** Records for processing follows **

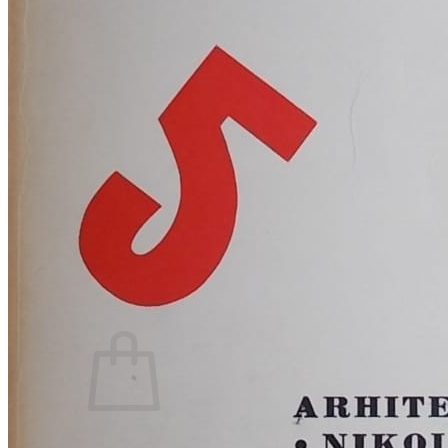
RELIGIJA
OD RJEČNIKA
DO ZEMLJOVIDA
RJEČNICI, GRAMATIKE, PRAVOPISI…
ŠAH
SPORT
STRIPOVI
TEHNIČKE ZNANOSTI
TEORIJA I POVIJEST KNJIŽEVNOSTI
VEDUTE
ZAGREB
ZEMLJOVIDI
Otkup knjiga
O nama
Novosti
AKCIJA
Pretraži:
Nema proizvoda u košarici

** End of Records for processing **

*Aim of the exercise:* An exact retyping of the entries, without images, is the required answer.

*The completed task:*
RELIGIJA
OD RJEČNIKA
DO ZEMLJOVIDA
RJEČNICI, GRAMATIKE, PRAVOPISI…
ŠAH
SPORT
STRIPOVI
TEHNIČKE ZNANOSTI
TEORIJA I POVIJEST KNJIŽEVNOSTI
VEDUTE
ZAGREB
ZEMLJOVIDI
Otkup knjiga
O nama
Novosti
AKCIJA
Pretraži:
Nema proizvoda u košarici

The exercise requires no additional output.